## DESCRIPTION OF THE TASK
Since the records include pictures, leave those out while you reproduce exactly and only the lines from the one containing "requiring a rejig" through the one containing "ked on hockey some 16 years ago.", inclusive.

══════════

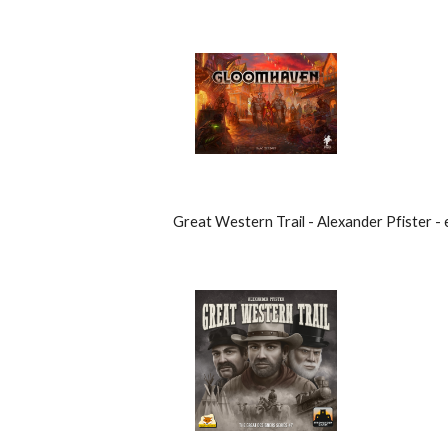
Great Western Trail - Alexander Pfister - 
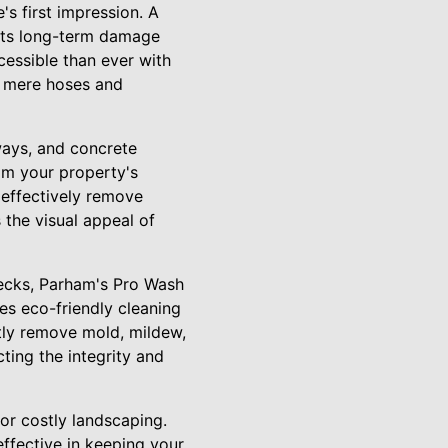
's first impression. A
ents long-term damage
cessible than ever with
t mere hoses and
ways, and concrete
om your property's
 effectively remove
 the visual appeal of
decks, Parham's Pro Wash
es eco-friendly cleaning
tly remove mold, mildew,
ting the integrity and
or costly landscaping.
ffective in keeping your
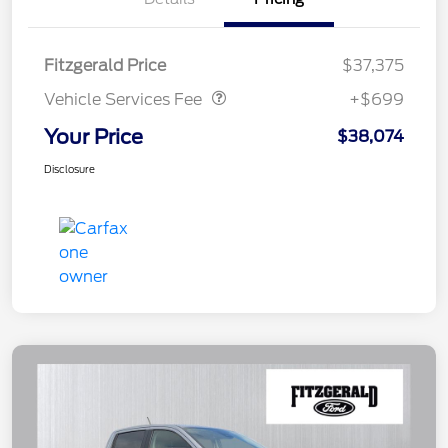
Vehicle Services Fee
$699
Fitzgerald Price
$37,375
Vehicle Services Fee
+$699
Your Price
$38,074
Disclosure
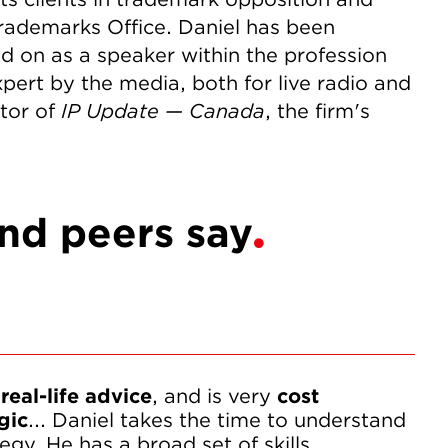
rademarks Office. Daniel has been
led on as a speaker within the profession
pert by the media, both for live radio and
itor of
IP Update — Canada
, the firm's
and peers say
 real-life advice
, and is very 
cost 
gic
... Daniel takes the time to understand 
egy. He has a broad set of skills.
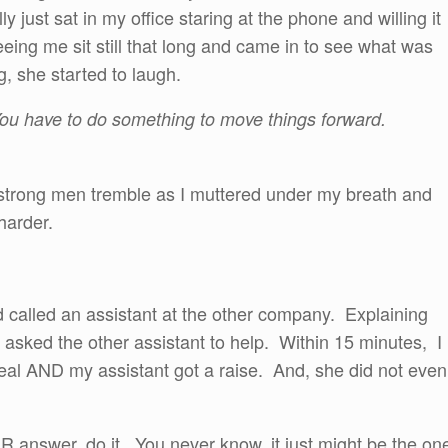
lly just sat in my office staring at the phone and willing it
eing me sit still that long and came in to see what was
, she started to laugh.
You have to do something to move things forward.
strong men tremble as I muttered under my breath and
 harder.
 called an assistant at the other company. Explaining
 asked the other assistant to help. Within 15 minutes, I
l AND my assistant got a raise. And, she did not even
 answer, do it. You never know, it just might be the on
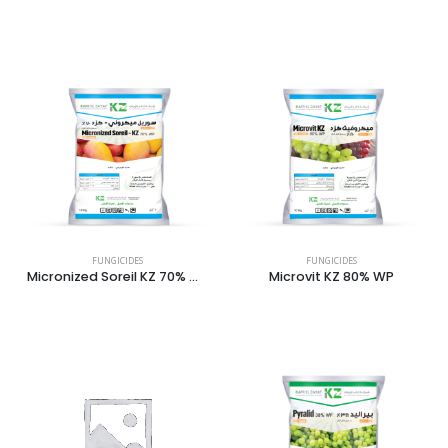
FUNGICIDES
FUNGICIDES
Micronized Soreil KZ 70% WP
Microvit KZ 80% WP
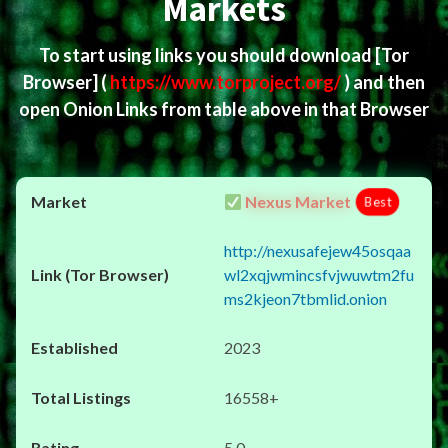
Markets
To start using links you should download
[Tor
Browser]
(
https://www.torproject.org/
) and then
open Onion Links from table above in that Browser
Nexus Market
Best
http://nexusafejew45osqaa
wl2xqjwmincsfvjwuwtm2fu
ms2kjeon7tbmlid.onion
2023
16558+
5.0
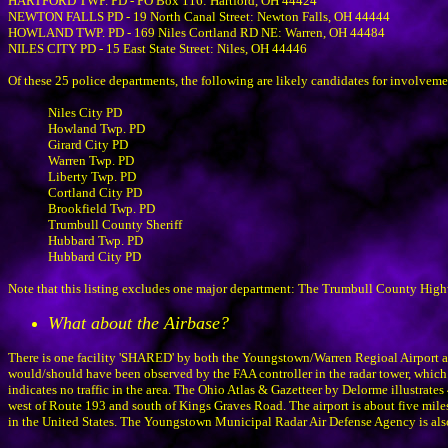
HARTFORD TWP. PD - PO Box 116: Hartford, OH 44424
NEWTON FALLS PD - 19 North Canal Street: Newton Falls, OH 44444
HOWLAND TWP. PD - 169 Niles Cortland RD NE: Warren, OH 44484
NILES CITY PD - 15 East State Street: Niles, OH 44446
Of these 25 police departments, the following are likely candidates for involvem
Niles City PD
Howland Twp. PD
Girard City PD
Warren Twp. PD
Liberty Twp. PD
Cortland City PD
Brookfield Twp. PD
Trumbull County Sheriff
Hubbard Twp. PD
Hubbard City PD
Note that this listing excludes one major department: The Trumbull County Highwa
What about the Airbase?
There is one facility 'SHARED' by both the Youngstown/Warren Regioal Airport an
would/should have been observed by the FAA controller in the radar tower, which wa
indicates no traffic in the area. The Ohio Atlas & Gazetteer by Delorme illustrate
west of Route 193 and south of Kings Graves Road. The airport is about five miles
in the United States. The Youngstown Municipal Radar Air Defense Agency is also 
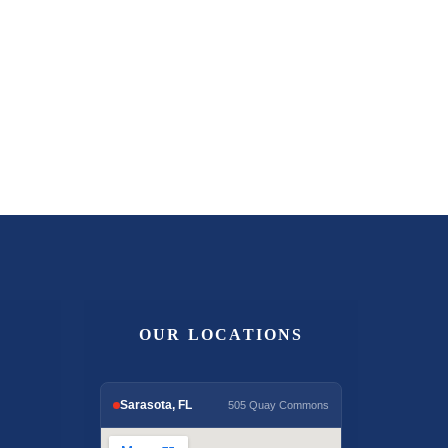
OUR LOCATIONS
Sarasota, FL
505 Quay Commons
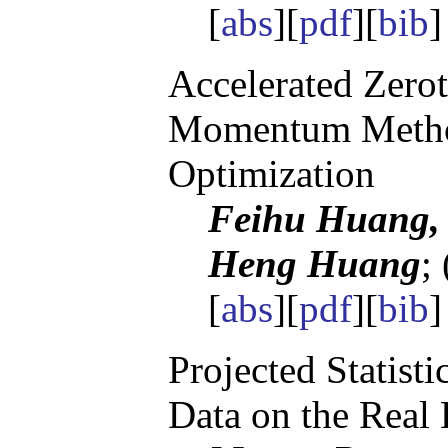
[
abs
][
pdf
][
bib
]
Accelerated Zerot
Momentum Metho
Optimization
Feihu Huang, 
Heng Huang
;
[
abs
][
pdf
][
bib
]
Projected Statisti
Data on the Real 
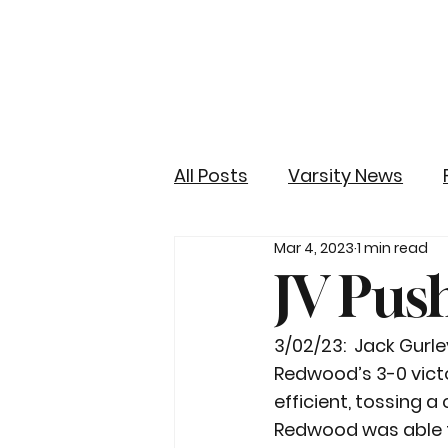
All Posts
Varsity News
Mar 4, 2023
1 min read
JV Pus
3/02/23:  Jack Gur
Redwood’s 3-0 victo
efficient, tossing 
Redwood was able t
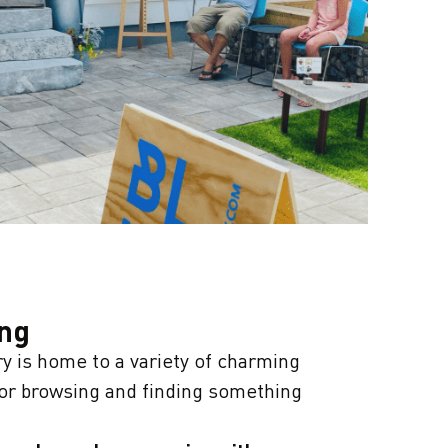
ing
 is home to a variety of charming
for browsing and finding something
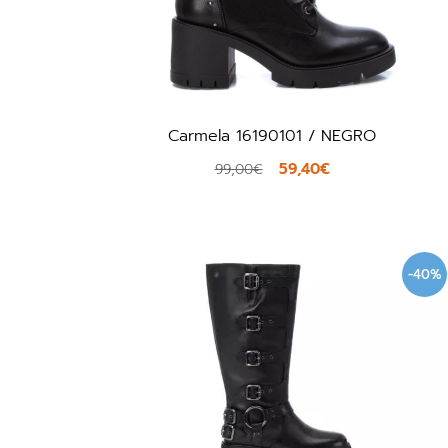
Carmela 16190101 / NEGRO
59,40€
99,00€
-40%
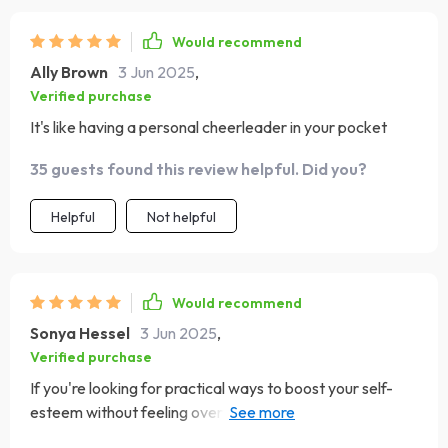
Would recommend
Ally Brown
3 Jun 2025
,
Verified purchase
It's like having a personal cheerleader in your pocket
35 guests found this review helpful. Did you?
Helpful
Not helpful
Would recommend
Sonya Hessel
3 Jun 2025
,
Verified purchase
If you're looking for practical ways to boost your self-
esteem without feeling overwhelmed or pressured, this
checklist is definitely worth checking out.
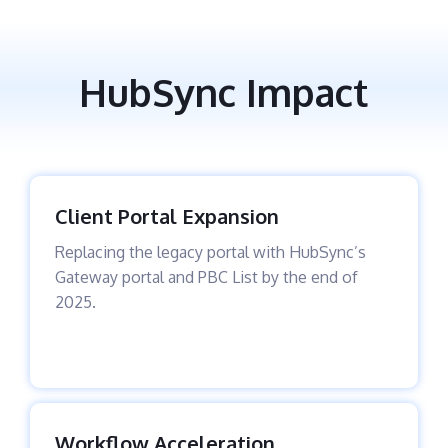
HubSync Impact
Client Portal Expansion
Replacing the legacy portal with HubSync’s
Gateway portal and PBC List by the end of
2025.
Workflow Acceleration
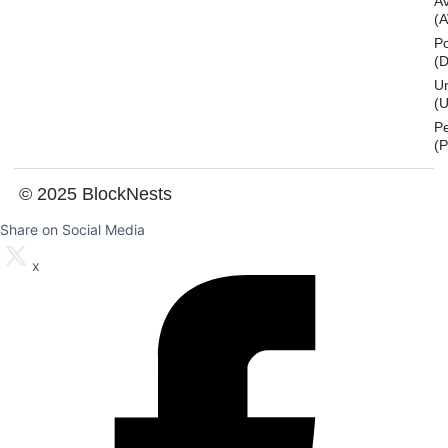
A
(
Po
(
U
(U
P
(
© 2025 BlockNests
Share on Social Media
x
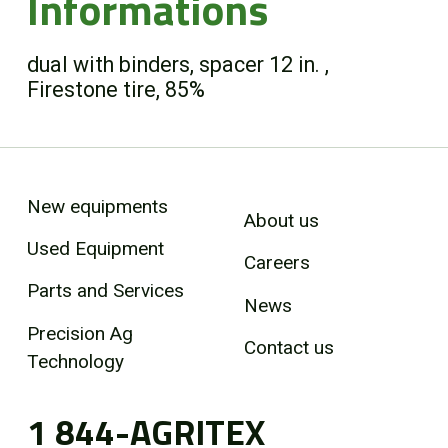
Informations
dual with binders, spacer 12 in. ,
Firestone tire, 85%
New equipments
About us
Used Equipment
Careers
Parts and Services
News
Precision Ag
Contact us
Technology
1 844-AGRITEX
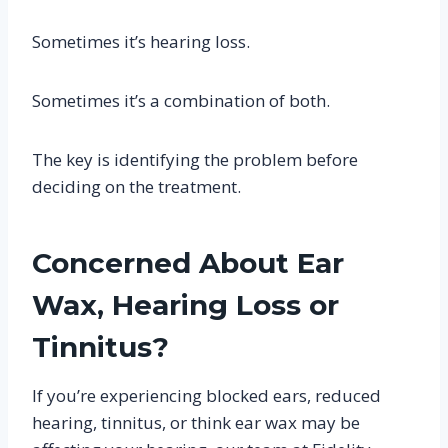
Sometimes it’s hearing loss.
Sometimes it’s a combination of both.
The key is identifying the problem before
deciding on the treatment.
Concerned About Ear
Wax, Hearing Loss or
Tinnitus?
If you’re experiencing blocked ears, reduced
hearing, tinnitus, or think ear wax may be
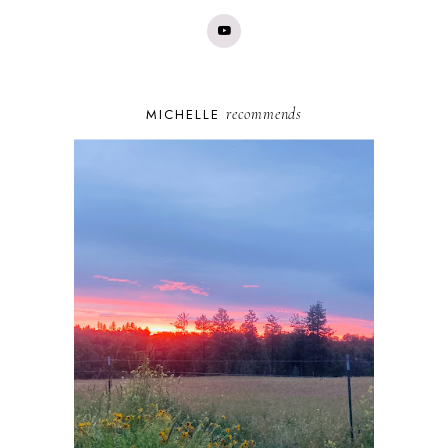
recommends
MICHELLE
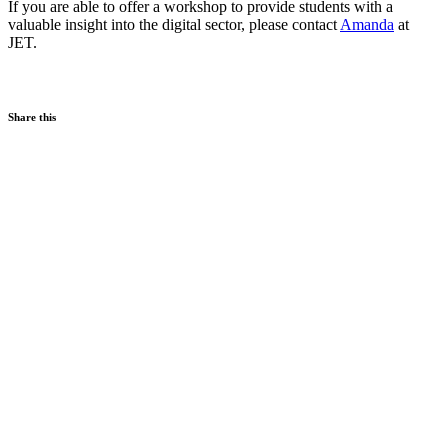
If you are able to offer a workshop to provide students with a
valuable insight into the digital sector, please contact
Amanda
at
JET.
Share this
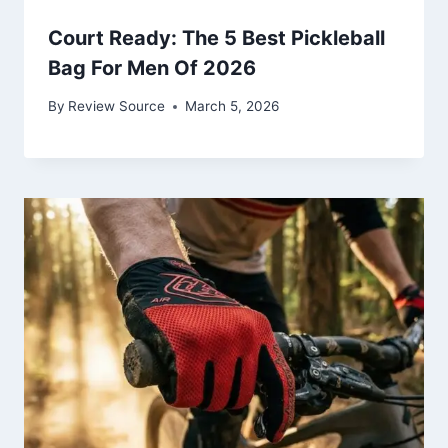
Court Ready: The 5 Best Pickleball
Bag For Men Of 2026
By
Review Source
March 5, 2026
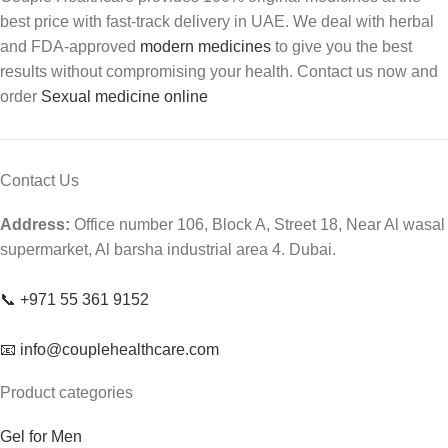
best price with fast-track delivery in UAE. We deal with herbal
and FDA-approved
modern medicines
to give you the best
results without compromising your health. Contact us now and
order
Sexual medicine online
Contact Us
Address:
Office number 106, Block A, Street 18, Near Al wasal
supermarket, Al barsha industrial area 4. Dubai.
📞 +971 55 361 9152
📧 info@couplehealthcare.com
Product categories
Gel for Men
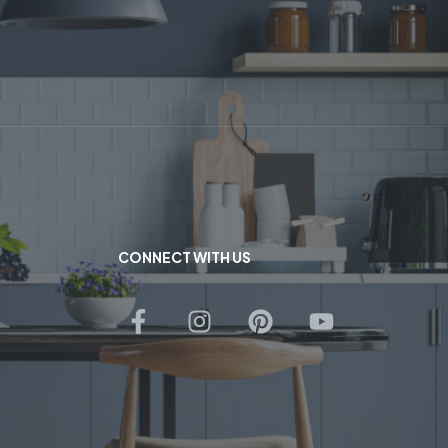
CONNECT WITH US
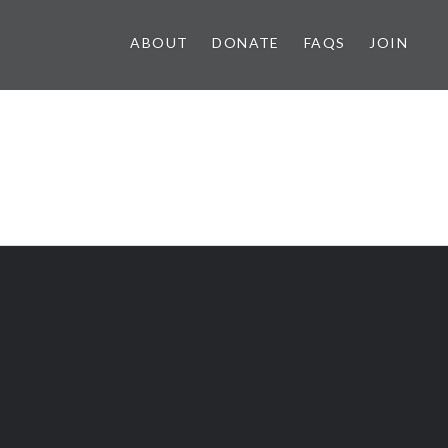
ABOUT
DONATE
FAQS
JOIN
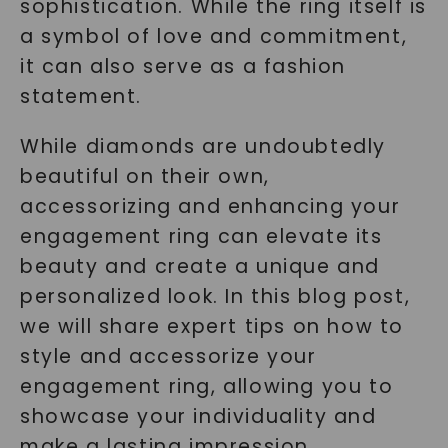
sophistication. While the ring itself is
a symbol of love and commitment,
it can also serve as a fashion
statement.
While diamonds are undoubtedly
beautiful on their own,
accessorizing and enhancing your
engagement ring can elevate its
beauty and create a unique and
personalized look. In this blog post,
we will share expert tips on how to
style and accessorize your
engagement ring, allowing you to
showcase your individuality and
make a lasting impression.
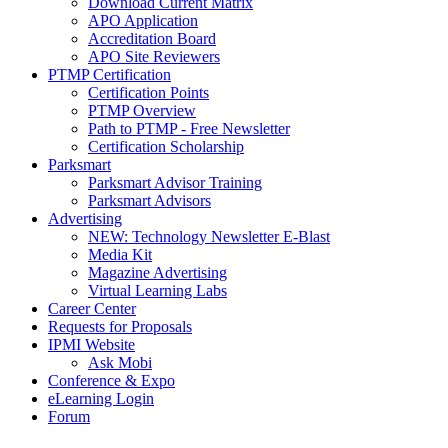
Download Current Matrix
APO Application
Accreditation Board
APO Site Reviewers
PTMP Certification
Certification Points
PTMP Overview
Path to PTMP - Free Newsletter
Certification Scholarship
Parksmart
Parksmart Advisor Training
Parksmart Advisors
Advertising
NEW: Technology Newsletter E-Blast
Media Kit
Magazine Advertising
Virtual Learning Labs
Career Center
Requests for Proposals
IPMI Website
Ask Mobi
Conference & Expo
eLearning Login
Forum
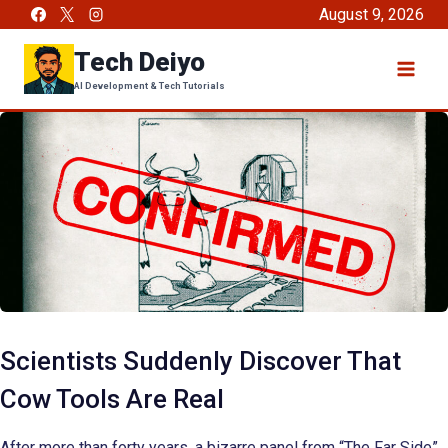
Skip
August 9, 2026
to
Tech Deiyo
content
AI Development & Tech Tutorials
Scientists Suddenly Discover That
Cow Tools Are Real
After more than forty years, a bizarre panel from “The Far Side”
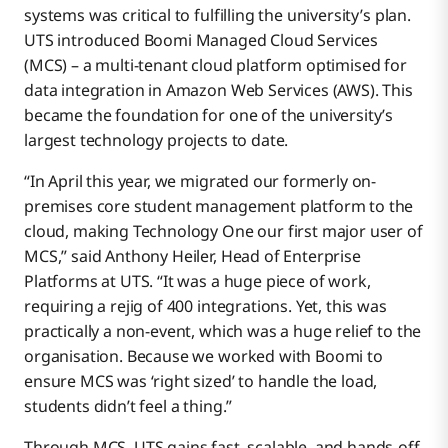
systems was critical to fulfilling the university’s plan.
UTS introduced Boomi Managed Cloud Services
(MCS) – a multi-tenant cloud platform optimised for
data integration in Amazon Web Services (AWS). This
became the foundation for one of the university’s
largest technology projects to date.
“In April this year, we migrated our formerly on-
premises core student management platform to the
cloud, making Technology One our first major user of
MCS,” said Anthony Heiler, Head of Enterprise
Platforms at UTS. “It was a huge piece of work,
requiring a rejig of 400 integrations. Yet, this was
practically a non-event, which was a huge relief to the
organisation. Because we worked with Boomi to
ensure MCS was ‘right sized’ to handle the load,
students didn’t feel a thing.”
Through MCS, UTS gains fast, scalable, and hands-off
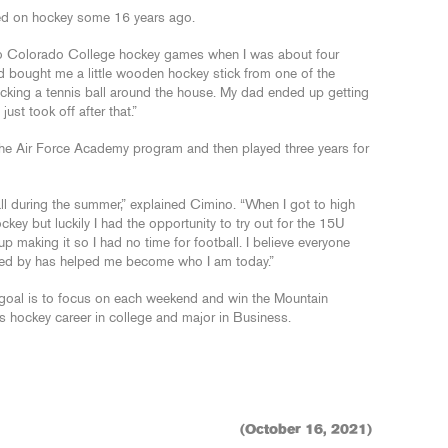
ked on hockey some 16 years ago.
g to Colorado College hockey games when I was about four
 bought me a little wooden hockey stick from one of the
cking a tennis ball around the house. My dad ended up getting
ust took off after that.”
he Air Force Academy program and then played three years for
ll during the summer,” explained Cimino. “When I got to high
ckey but luckily I had the opportunity to try out for the 15U
making it so I had no time for football. I believe everyone
ched by has helped me become who I am today.”
 goal is to focus on each weekend and win the Mountain
is hockey career in college and major in Business.
(October 16, 2021)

══════════

## EXPECTED ANSWER
requiring a rejig of 400 integrations. Yet, this was
practically a non-event, which was a huge relief to the
organisation. Because we worked with Boomi to
ensure MCS was ‘right sized’ to handle the load,
students didn’t feel a thing.”
Through MCS, UTS gains fast, scalable, and hands-off
ked on hockey some 16 years ago.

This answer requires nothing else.